Wearing socks to bed can make you sweat more, so only do so when it’s necessary, like when it’s too cold to keep your toes out. Sure, wearing socks to sleep can give you softer feet, but when you get night sweats, it might be best to leave them off.

  1. Buy better pillows and linens

Your bedroom should be a place of comfort, not stress. Investing in things like good beddings will make you sleep better and help make night sweats more bearable. As with clothes, your linens and blankets will be more comfortable if they’re made of natural materials. There’s a reason silk sheets are sought-after: silk has a structure that allows better airflow, making it more breathable and cooler, resulting in better sleep quality.
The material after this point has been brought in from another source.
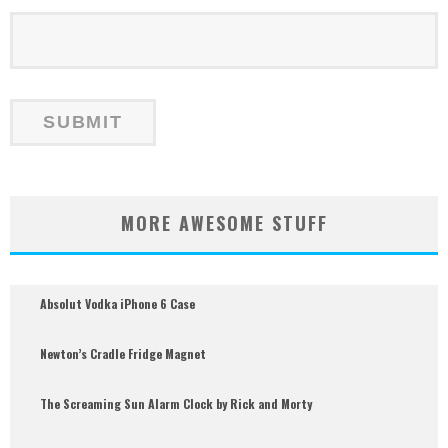
MORE AWESOME STUFF
Absolut Vodka iPhone 6 Case
Newton’s Cradle Fridge Magnet
The Screaming Sun Alarm Clock by Rick and Morty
Removing unnecessary layers also helps. Ask yourself if you really need four pillows and that extra comforter. Strip the bed to the basics and keep only what you need so that you don’t feel stuffy when the sweating kicks in. Investing in better pillows helps, too. Gel pillows retain less heat, so they are a better investment compared to normal pillows.

  1. Relax before sleep

Stress from work can make hyperhidrosis worse, so it’s important to learn how to slowly put your brain into a more relaxed state before fully going into sleep mode. Set the alarm two hours before bed. When this alarm goes off, anything work-related like emails, work messages, and schedules must be avoided to allow your brain to breathe and wind down.
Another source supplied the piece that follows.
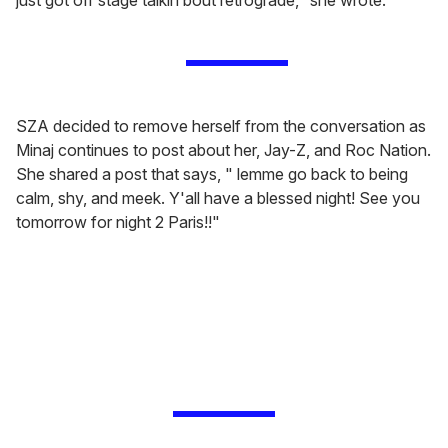
SZA decided to remove herself from the conversation as
Minaj continues to post about her, Jay-Z, and Roc Nation.
She shared a post that says, " lemme go back to being
calm, shy, and meek. Y'all have a blessed night! See you
tomorrow for night 2 Paris!!"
Do activities that relax you: a long soak in a warm bath, listening to a relaxing podcast, or watching your favorite show. If you like to write, go ahead and break out that journal and write a diary entry. Some people also take CBD oil to relax. Make unwinding a habit before bed, so you sleep better and wake up refreshed.

  1. Practice mindfulness

Erratic sleep patterns, as well as insomnia and anxiety, can contribute to hyperhidrosis. All of these have a common denominator: stress. A good way to ease stress is to practice mindfulness and meditate before bedtime. And yes, meditation brings to mind the image of someone sitting cross-legged on a mat and surrounded by incense, but contrary to that popular image, meditation can be anything that helps you calm down.
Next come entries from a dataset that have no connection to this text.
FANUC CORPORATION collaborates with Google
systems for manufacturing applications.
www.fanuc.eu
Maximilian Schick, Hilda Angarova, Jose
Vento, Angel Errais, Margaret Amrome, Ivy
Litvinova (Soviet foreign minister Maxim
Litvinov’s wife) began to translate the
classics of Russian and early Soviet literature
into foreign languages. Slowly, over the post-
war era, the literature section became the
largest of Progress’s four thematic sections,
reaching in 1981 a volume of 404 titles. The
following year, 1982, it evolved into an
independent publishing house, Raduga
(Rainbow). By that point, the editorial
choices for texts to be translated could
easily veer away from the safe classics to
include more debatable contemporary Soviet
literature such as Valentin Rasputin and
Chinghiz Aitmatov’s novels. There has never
A good way to practice mindfulness is to do some deep breathing exercises. This brings more oxygen to the brain and steadies the heartbeat, signaling the body to slow down and relax. Basic yoga and listening to a guided meditation can work as well. There’s no “wrong” way to meditate — as long as you get to a state that’s conducive to a good night’s sleep, you’ve reached your goal.

A final word

Hyperhidrosis is an irritating condition, and it can affect how we act around other people and how we see ourselves. It’s uncomfortable, and for some, it can feel embarrassing. But it’s important to remember that this can be fixed, and with these solutions, you’ll be getting more stress-free (and hopefully, sweat-free) nights.